Scan the data below for the string "username". Copy every line where it appears.

*** Begin section ***

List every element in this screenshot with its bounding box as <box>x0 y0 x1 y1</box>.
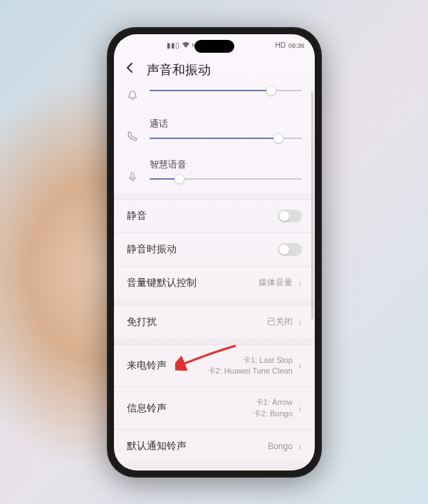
front-camera-pill <box>194 40 234 53</box>
row-dnd[interactable]: 免打扰 已关闭 › <box>114 305 315 339</box>
slider-voice: 智慧语音 <box>114 153 315 193</box>
voice-slider-label: 智慧语音 <box>150 158 302 171</box>
slider-call: 通话 <box>114 112 315 153</box>
call-slider-label: 通话 <box>150 118 302 130</box>
row-vol-key[interactable]: 音量键默认控制 媒体音量 › <box>114 266 315 299</box>
vol-key-label: 音量键默认控制 <box>127 277 253 289</box>
phone-icon <box>127 118 140 144</box>
scrollbar[interactable] <box>311 91 313 319</box>
mute-label: 静音 <box>127 210 272 222</box>
row-mute[interactable]: 静音 <box>114 199 315 232</box>
back-icon[interactable] <box>124 61 137 78</box>
row-msgtone[interactable]: 信息铃声 卡1: Arrow 卡2: Bongo › <box>114 386 315 429</box>
phone-frame: ▮▮▯ N HD 09:36 声音和振动 <box>107 27 322 478</box>
dnd-label: 免打扰 <box>127 316 261 329</box>
svg-rect-0 <box>131 173 134 178</box>
chevron-icon: › <box>298 317 302 328</box>
notification-slider[interactable] <box>150 90 302 91</box>
vol-key-value: 媒体音量 <box>259 277 293 289</box>
header: 声音和振动 <box>114 54 315 84</box>
screen: ▮▮▯ N HD 09:36 声音和振动 <box>114 34 315 470</box>
bell-icon <box>127 90 140 103</box>
row-wireless[interactable]: 无线传声 连接蓝牙耳机或蓝牙音箱，可放大声音 › <box>114 468 315 470</box>
signal-icon: ▮▮▯ <box>167 41 179 49</box>
settings-content: 通话 智慧语音 <box>114 84 315 470</box>
call-slider[interactable] <box>150 138 302 139</box>
vibrate-mute-label: 静音时振动 <box>127 243 272 256</box>
msgtone-value: 卡1: Arrow 卡2: Bongo <box>254 397 293 419</box>
row-vibrate-mute[interactable]: 静音时振动 <box>114 232 315 266</box>
ringtone-label: 来电铃声 <box>127 359 202 372</box>
msgtone-label: 信息铃声 <box>127 402 248 415</box>
row-notif[interactable]: 默认通知铃声 Bongo › <box>114 429 315 463</box>
voice-slider[interactable] <box>150 178 302 180</box>
chevron-icon: › <box>298 403 302 414</box>
mic-icon <box>127 158 140 185</box>
notif-label: 默认通知铃声 <box>127 440 263 453</box>
vibrate-mute-toggle[interactable] <box>278 243 302 256</box>
chevron-icon: › <box>298 277 302 289</box>
mute-toggle[interactable] <box>278 210 302 222</box>
ringtone-value: 卡1: Last Stop 卡2: Huawei Tune Clean <box>208 355 293 377</box>
page-title: 声音和振动 <box>147 61 211 78</box>
chevron-icon: › <box>298 360 302 371</box>
dnd-value: 已关闭 <box>267 316 293 328</box>
wifi-icon <box>182 41 190 50</box>
slider-notification <box>114 84 315 112</box>
hd-icon: HD <box>276 41 286 49</box>
row-ringtone[interactable]: 来电铃声 卡1: Last Stop 卡2: Huawei Tune Clean… <box>114 344 315 387</box>
chevron-icon: › <box>298 441 302 452</box>
notif-value: Bongo <box>268 441 293 451</box>
clock: 09:36 <box>288 42 305 49</box>
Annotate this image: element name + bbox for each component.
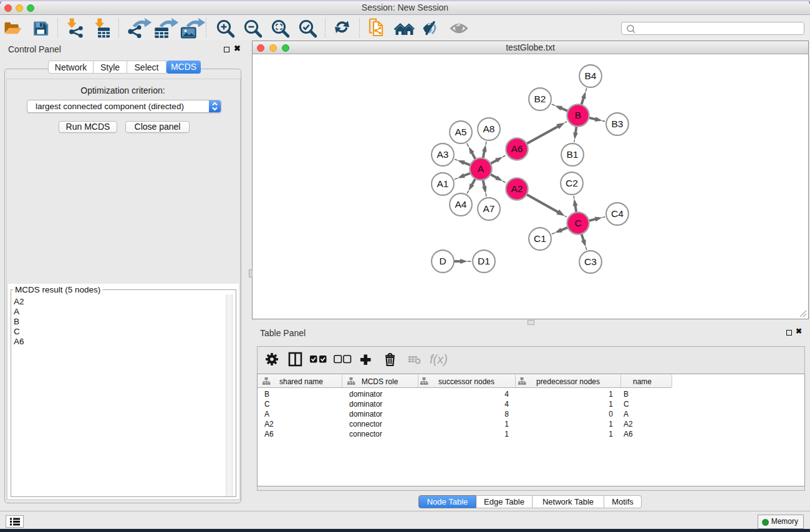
svg-text:D: D — [439, 256, 446, 266]
svg-text:A: A — [478, 163, 485, 174]
svg-text:A4: A4 — [455, 199, 467, 210]
svg-text:successor nodes: successor nodes — [438, 377, 494, 386]
svg-text:A2: A2 — [511, 183, 523, 194]
svg-text:C3: C3 — [584, 256, 597, 267]
svg-text:C1: C1 — [534, 233, 546, 244]
svg-text:MCDS role: MCDS role — [362, 377, 398, 386]
svg-text:B1: B1 — [567, 149, 579, 160]
svg-text:A7: A7 — [483, 203, 495, 214]
svg-text:A3: A3 — [437, 149, 449, 160]
svg-text:B3: B3 — [612, 118, 624, 129]
svg-text:C4: C4 — [611, 208, 624, 219]
svg-text:C2: C2 — [566, 178, 578, 188]
svg-text:f(x): f(x) — [430, 352, 448, 366]
svg-text:name: name — [633, 377, 652, 386]
svg-text:A8: A8 — [483, 123, 495, 134]
svg-text:B2: B2 — [534, 94, 546, 104]
svg-text:B4: B4 — [585, 70, 597, 81]
svg-text:A5: A5 — [455, 127, 467, 137]
svg-text:B: B — [575, 110, 581, 120]
svg-text:predecessor nodes: predecessor nodes — [536, 377, 600, 386]
svg-text:shared name: shared name — [279, 377, 323, 386]
svg-text:D1: D1 — [478, 256, 490, 266]
svg-text:A6: A6 — [511, 143, 523, 154]
svg-text:C: C — [574, 218, 581, 228]
svg-text:A1: A1 — [437, 178, 449, 189]
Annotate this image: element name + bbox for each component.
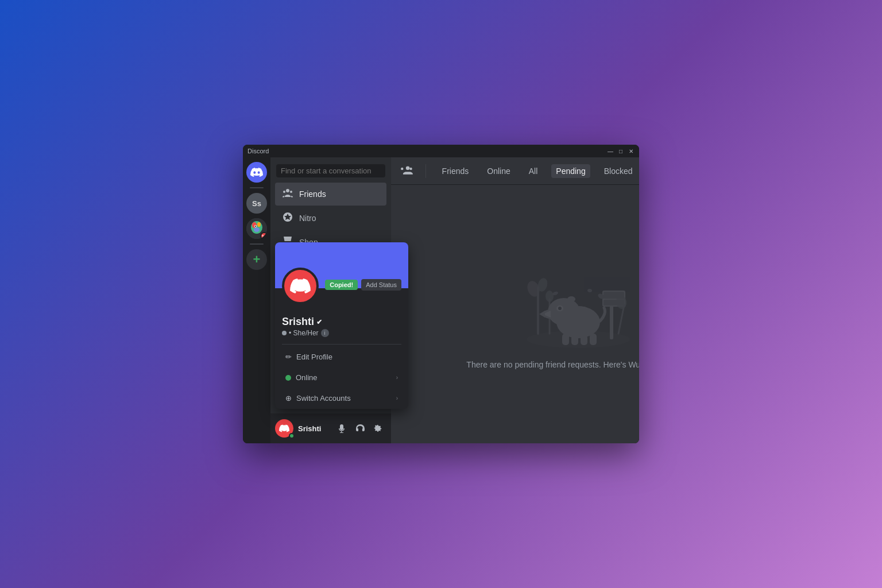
svg-rect-27 (562, 334, 569, 345)
discord-window: Discord — □ ✕ Ss (243, 145, 639, 443)
pronouns-info-icon[interactable]: i (321, 329, 329, 337)
close-button[interactable]: ✕ (628, 148, 635, 154)
svg-line-14 (618, 305, 624, 334)
online-label: Online (296, 373, 318, 382)
maximize-button[interactable]: □ (617, 148, 624, 154)
tab-blocked[interactable]: Blocked (599, 164, 637, 178)
switch-accounts-icon: ⊕ (285, 394, 292, 403)
switch-accounts-item[interactable]: ⊕ Switch Accounts › (278, 388, 405, 408)
pending-message: There are no pending friend requests. He… (466, 360, 639, 369)
search-input[interactable] (276, 164, 385, 177)
headphones-button[interactable] (352, 420, 368, 436)
svg-point-25 (558, 307, 562, 310)
chat-area: Friends Online All Pending Blocked Add F… (391, 157, 639, 443)
minimize-button[interactable]: — (607, 148, 614, 154)
profile-avatar[interactable] (282, 268, 319, 304)
user-status-indicator (289, 433, 295, 439)
friends-nav-icon (282, 187, 293, 201)
title-bar: Discord — □ ✕ (243, 145, 639, 157)
switch-accounts-label: Switch Accounts (296, 394, 351, 403)
nitro-nav-icon (282, 211, 293, 225)
copied-tooltip: Copied! (325, 280, 358, 290)
svg-point-17 (546, 291, 554, 302)
svg-point-3 (257, 222, 261, 227)
wumpus-illustration (521, 259, 636, 351)
svg-point-4 (254, 227, 260, 232)
header-separator (425, 164, 426, 178)
chevron-right-icon: › (396, 374, 398, 381)
settings-button[interactable] (370, 420, 386, 436)
profile-popup: Copied! Add Status Srishti ✔ • She/Her i (275, 242, 408, 409)
chat-header: Friends Online All Pending Blocked Add F… (391, 157, 639, 185)
friends-nav-label: Friends (299, 189, 326, 199)
status-dot (282, 331, 287, 335)
server-divider-2 (250, 243, 264, 245)
tab-online[interactable]: Online (482, 164, 514, 178)
window-controls: — □ ✕ (607, 148, 635, 154)
svg-point-26 (567, 296, 575, 302)
server-bar: Ss 10 + (243, 157, 270, 443)
nav-nitro[interactable]: Nitro (275, 207, 386, 230)
edit-icon: ✏ (285, 353, 292, 361)
add-status-button[interactable]: Add Status (361, 279, 401, 291)
profile-avatar-area: Copied! Add Status (275, 288, 408, 311)
profile-divider (282, 344, 401, 345)
dm-sidebar: Friends Nitro Shop DIRECT M (270, 157, 391, 443)
server-divider (250, 187, 264, 188)
svg-point-6 (255, 226, 256, 227)
tab-all[interactable]: All (524, 164, 543, 178)
chevron-right-icon-2: › (396, 395, 398, 401)
svg-marker-23 (539, 311, 545, 318)
user-bar-controls (334, 420, 386, 436)
nav-friends[interactable]: Friends (275, 183, 386, 206)
verified-icon: ✔ (316, 318, 322, 326)
friends-header-icon (400, 164, 414, 178)
window-title: Discord (247, 148, 607, 154)
main-content: Ss 10 + (243, 157, 639, 443)
online-dot (285, 375, 291, 381)
parrot-server-icon[interactable]: 10 (246, 218, 267, 239)
edit-profile-item[interactable]: ✏ Edit Profile (278, 347, 405, 367)
nitro-nav-label: Nitro (299, 214, 316, 223)
user-bar: Srishti (270, 413, 391, 443)
profile-pronouns: • She/Her i (282, 328, 401, 342)
profile-username: Srishti ✔ (282, 316, 401, 328)
user-initials: Ss (252, 199, 261, 208)
notification-badge: 10 (260, 232, 267, 239)
svg-rect-28 (571, 335, 578, 345)
dm-search-bar (270, 157, 391, 182)
user-bar-username: Srishti (298, 424, 329, 433)
user-server-icon[interactable]: Ss (246, 193, 267, 214)
tab-pending[interactable]: Pending (551, 164, 590, 178)
home-button[interactable] (246, 162, 267, 183)
edit-profile-label: Edit Profile (296, 353, 332, 361)
profile-actions: Copied! Add Status (325, 279, 401, 291)
svg-rect-29 (581, 335, 587, 345)
profile-name-area: Srishti ✔ • She/Her i (275, 311, 408, 342)
svg-rect-30 (590, 334, 597, 345)
mic-button[interactable] (334, 420, 350, 436)
add-server-button[interactable]: + (246, 249, 267, 270)
svg-point-33 (587, 288, 593, 292)
user-avatar[interactable] (275, 419, 293, 438)
tab-friends[interactable]: Friends (438, 164, 474, 178)
online-status-item[interactable]: Online › (278, 368, 405, 388)
pending-view: There are no pending friend requests. He… (391, 185, 639, 443)
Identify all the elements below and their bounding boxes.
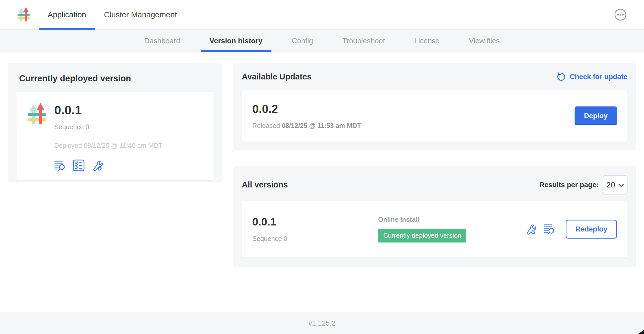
subnav-tab-config[interactable]: Config	[277, 30, 328, 52]
footer: v1.125.2	[0, 313, 644, 334]
deployed-sequence: Sequence 0	[54, 123, 162, 131]
release-notes-icon	[54, 159, 66, 171]
release-notes-button[interactable]	[544, 223, 556, 235]
status-badge: Currently deployed version	[378, 229, 466, 243]
edit-config-button[interactable]	[91, 159, 103, 171]
results-per-page-group: Results per page: 20	[539, 175, 627, 195]
results-per-page-label: Results per page:	[539, 181, 599, 189]
subnav-tab-troubleshoot-label: Troubleshoot	[342, 37, 385, 45]
deployed-version-card: 0.0.1 Sequence 0 Deployed 08/12/25 @ 11:…	[17, 92, 214, 180]
check-for-update-label: Check for update	[570, 73, 627, 81]
update-version-number: 0.0.2	[252, 103, 361, 116]
main-tabs: Application Cluster Management	[39, 0, 186, 29]
available-updates-panel: Available Updates Check for update 0.0.2…	[233, 63, 636, 150]
subnav-tab-config-label: Config	[292, 37, 313, 45]
deployed-timestamp: Deployed 08/12/25 @ 11:40 am MDT	[54, 142, 162, 149]
subnav-tab-license-label: License	[414, 37, 440, 45]
version-row: 0.0.1 Sequence 0 Online Install Currentl…	[242, 201, 627, 257]
chevron-down-icon	[618, 184, 624, 187]
preflight-checks-button[interactable]	[73, 159, 85, 171]
subnav-tab-license[interactable]: License	[400, 30, 454, 52]
install-type-label: Online Install	[378, 216, 524, 223]
overflow-menu-button[interactable]	[614, 8, 627, 21]
deployed-action-icons	[54, 159, 162, 171]
config-icon	[91, 159, 103, 171]
results-per-page-value: 20	[606, 180, 615, 189]
console-version: v1.125.2	[308, 319, 336, 327]
app-logo-icon	[16, 5, 31, 25]
ellipsis-icon	[614, 8, 627, 21]
row-actions: Redeploy	[524, 220, 617, 239]
config-icon	[524, 223, 536, 235]
available-updates-title: Available Updates	[242, 72, 312, 82]
currently-deployed-title: Currently deployed version	[19, 73, 211, 83]
refresh-icon	[556, 72, 566, 82]
release-notes-icon	[544, 223, 556, 235]
subnav-tab-dashboard-label: Dashboard	[144, 37, 180, 45]
subnav-tab-view-files[interactable]: View files	[454, 30, 515, 52]
version-history-page: Currently deployed version 0.0.1 Sequenc…	[0, 52, 644, 267]
released-date: 08/12/25 @ 11:53 am MDT	[282, 122, 361, 129]
preflight-checks-icon	[73, 159, 85, 171]
all-versions-panel: All versions Results per page: 20 0.0.1 …	[233, 166, 636, 267]
update-released-line: Released 08/12/25 @ 11:53 am MDT	[252, 122, 361, 130]
subnav-tab-view-files-label: View files	[469, 37, 500, 45]
subnav-tab-version-history[interactable]: Version history	[195, 30, 277, 52]
tab-application[interactable]: Application	[39, 0, 95, 29]
check-for-update-link[interactable]: Check for update	[556, 72, 627, 82]
subnav-tab-version-history-label: Version history	[210, 37, 263, 45]
redeploy-button[interactable]: Redeploy	[566, 220, 617, 239]
deployed-version-number: 0.0.1	[54, 103, 162, 117]
tab-cluster-management[interactable]: Cluster Management	[95, 0, 186, 29]
released-label: Released	[252, 122, 280, 129]
subnav-tab-troubleshoot[interactable]: Troubleshoot	[328, 30, 400, 52]
app-logo-icon	[26, 102, 48, 127]
available-update-card: 0.0.2 Released 08/12/25 @ 11:53 am MDT D…	[242, 90, 627, 142]
deploy-button[interactable]: Deploy	[575, 106, 617, 125]
top-nav: Application Cluster Management	[0, 0, 644, 30]
all-versions-title: All versions	[242, 180, 288, 190]
release-notes-button[interactable]	[54, 159, 66, 171]
results-per-page-select[interactable]: 20	[603, 175, 627, 195]
tab-application-label: Application	[48, 10, 86, 19]
row-version-number: 0.0.1	[252, 216, 378, 228]
currently-deployed-panel: Currently deployed version 0.0.1 Sequenc…	[8, 63, 222, 182]
app-subnav: Dashboard Version history Config Trouble…	[0, 30, 644, 52]
subnav-tab-dashboard[interactable]: Dashboard	[130, 30, 195, 52]
row-sequence: Sequence 0	[252, 235, 378, 243]
tab-cluster-management-label: Cluster Management	[104, 10, 177, 19]
edit-config-button[interactable]	[524, 223, 536, 235]
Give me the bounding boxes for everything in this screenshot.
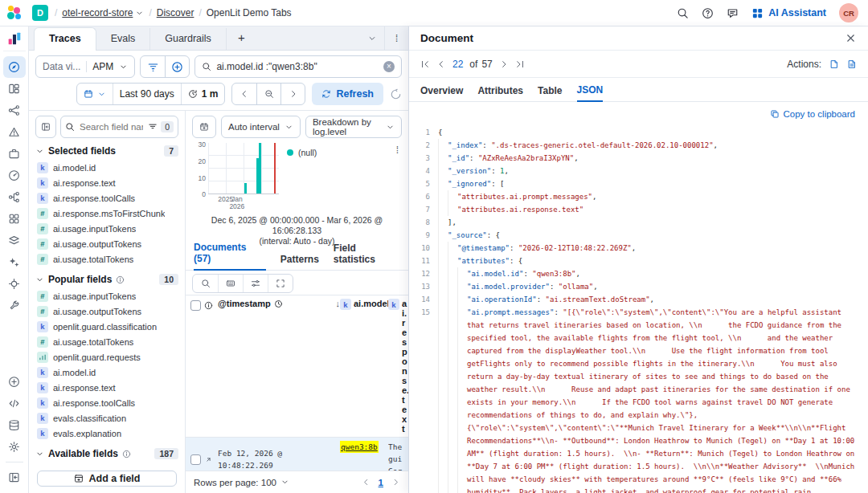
field-filter-icon[interactable]	[148, 122, 158, 132]
histogram-bar[interactable]	[244, 183, 247, 194]
avatar[interactable]: CR	[839, 3, 858, 22]
help-icon[interactable]	[702, 7, 714, 19]
rows-per-page-select[interactable]: Rows per page: 100	[194, 478, 289, 487]
flyout-tab-table[interactable]: Table	[538, 85, 562, 101]
previous-document-icon[interactable]	[436, 59, 446, 69]
next-document-icon[interactable]	[499, 59, 509, 69]
rail-item-alerts[interactable]	[3, 121, 26, 143]
query-input[interactable]: ai.model.id :"qwen3:8b" ×	[194, 55, 402, 78]
current-document-number[interactable]: 22	[452, 59, 463, 70]
refresh-button[interactable]: Refresh	[312, 83, 383, 105]
ai-assistant-button[interactable]: AI Assistant	[751, 7, 826, 19]
tab-menu-button[interactable]: ⁞	[384, 26, 408, 50]
rail-item-profiling[interactable]	[3, 273, 26, 295]
breadcrumb-app[interactable]: Discover	[157, 7, 194, 18]
rail-item-servicemap[interactable]	[3, 186, 26, 208]
session-tab-evals[interactable]: Evals	[96, 28, 151, 50]
field-item[interactable]: kai.model.id	[35, 365, 178, 380]
field-item[interactable]: #ai.usage.totalTokens	[35, 334, 178, 349]
histogram-chart[interactable]: 3020100 2025Jan 2026 (null) ⁞	[186, 140, 408, 214]
filter-button[interactable]	[141, 55, 165, 78]
breadcrumb-project[interactable]: otel-record-store	[62, 7, 144, 18]
rail-item-settings[interactable]	[3, 436, 26, 458]
rail-item-ai[interactable]	[3, 251, 26, 273]
field-item[interactable]: #ai.response.msToFirstChunk	[35, 206, 178, 221]
field-search-input[interactable]	[78, 121, 145, 132]
sort-fields-button[interactable]	[243, 275, 268, 292]
field-item[interactable]: kevals.classification	[35, 410, 178, 426]
grid-search-button[interactable]	[193, 275, 218, 292]
chart-legend[interactable]: (null)	[279, 143, 393, 214]
field-item[interactable]: kai.model.id	[35, 160, 178, 175]
page-next-icon[interactable]	[391, 478, 400, 487]
view-single-document-icon[interactable]	[829, 59, 839, 69]
field-item[interactable]: openlit.guard.requests	[35, 349, 178, 365]
json-viewer[interactable]: 1{2"_index": ".ds-traces-generic.otel-de…	[409, 123, 868, 493]
fullscreen-button[interactable]	[268, 275, 293, 292]
field-section-selected-fields[interactable]: Selected fields7	[35, 145, 178, 157]
session-tab-traces[interactable]: Traces	[34, 27, 96, 51]
page-prev-icon[interactable]	[362, 478, 371, 487]
flyout-tab-overview[interactable]: Overview	[420, 85, 463, 101]
expand-document-icon[interactable]	[204, 455, 213, 464]
rail-item-slos[interactable]	[3, 165, 26, 186]
interval-select[interactable]: Auto interval	[221, 116, 301, 138]
data-view-selector[interactable]: Data vi... APM	[35, 55, 135, 78]
tab-list-dropdown-button[interactable]	[360, 26, 384, 50]
field-item[interactable]: #ai.usage.outputTokens	[35, 236, 178, 251]
rail-item-devtools[interactable]	[3, 295, 26, 316]
rail-item-ml[interactable]	[3, 230, 26, 251]
field-item[interactable]: kopenlit.guard.classification	[35, 319, 178, 334]
documents-tab-field-statistics[interactable]: Field statistics	[334, 242, 400, 270]
display-options-button[interactable]	[218, 275, 243, 292]
field-section-popular-fields[interactable]: Popular fields10	[35, 274, 178, 285]
view-surrounding-documents-icon[interactable]	[847, 59, 857, 69]
breakdown-select[interactable]: Breakdown by log.level	[305, 116, 402, 138]
field-item[interactable]: kai.response.text	[35, 175, 178, 190]
field-item[interactable]: kai.response.text	[35, 380, 178, 395]
rail-item-dashboards[interactable]	[3, 78, 26, 100]
collapse-sidebar-button[interactable]	[35, 116, 56, 138]
time-back-button[interactable]	[232, 83, 256, 105]
close-flyout-icon[interactable]	[845, 32, 857, 44]
document-row[interactable]: Feb 12, 2026 @ 10:48:22.269qwen3:8bThe g…	[186, 438, 408, 471]
rail-item-cases[interactable]	[3, 143, 26, 165]
time-range-label[interactable]: Last 90 days	[113, 84, 181, 104]
field-item[interactable]: #ai.usage.inputTokens	[35, 221, 178, 236]
column-header-response-text[interactable]: k ai.response.text	[388, 299, 408, 434]
add-filter-button[interactable]	[165, 55, 189, 78]
flyout-tab-json[interactable]: JSON	[577, 84, 604, 102]
select-all-checkbox[interactable]	[190, 300, 201, 311]
clear-query-icon[interactable]: ×	[383, 61, 395, 72]
session-tab-guardrails[interactable]: Guardrails	[150, 28, 227, 50]
first-document-icon[interactable]	[420, 59, 430, 69]
page-number[interactable]: 1	[379, 478, 383, 487]
copy-to-clipboard-button[interactable]: Copy to clipboard	[770, 109, 856, 119]
edit-visualization-button[interactable]	[192, 116, 216, 138]
field-section-available-fields[interactable]: Available fields187	[35, 448, 178, 459]
field-item[interactable]: #ai.usage.inputTokens	[35, 288, 178, 304]
histogram-plot[interactable]	[208, 143, 279, 194]
search-icon[interactable]	[677, 7, 689, 19]
add-tab-button[interactable]: +	[227, 27, 256, 50]
rail-item-stack[interactable]	[3, 414, 26, 436]
field-item[interactable]: #ai.usage.totalTokens	[35, 251, 178, 267]
date-picker-button[interactable]	[77, 84, 113, 104]
documents-tab-documents-[interactable]: Documents (57)	[194, 242, 266, 271]
documents-tab-patterns[interactable]: Patterns	[280, 254, 319, 270]
elastic-logo-icon[interactable]	[6, 5, 23, 21]
chart-menu-button[interactable]: ⁞	[393, 143, 402, 214]
rail-item-traces[interactable]	[3, 100, 26, 121]
time-zoom-out-button[interactable]	[256, 83, 280, 105]
refresh-interval-button[interactable]: 1 m	[181, 84, 225, 104]
flyout-tab-attributes[interactable]: Attributes	[477, 85, 523, 101]
feedback-icon[interactable]	[727, 7, 739, 19]
space-badge[interactable]: D	[32, 5, 48, 21]
rail-item-discover[interactable]	[3, 56, 26, 78]
field-item[interactable]: kai.response.toolCalls	[35, 190, 178, 206]
field-item[interactable]: kai.response.toolCalls	[35, 395, 178, 410]
row-checkbox[interactable]	[190, 454, 201, 465]
rail-item-add[interactable]	[3, 371, 26, 393]
add-field-button[interactable]: Add a field	[37, 471, 177, 487]
time-forward-button[interactable]	[280, 83, 305, 105]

*** End section ***

RESPONSE TO THIS TASK »
profile-username: Srishti ✔ (282, 316, 401, 328)
user-bar-username: Srishti (298, 424, 329, 433)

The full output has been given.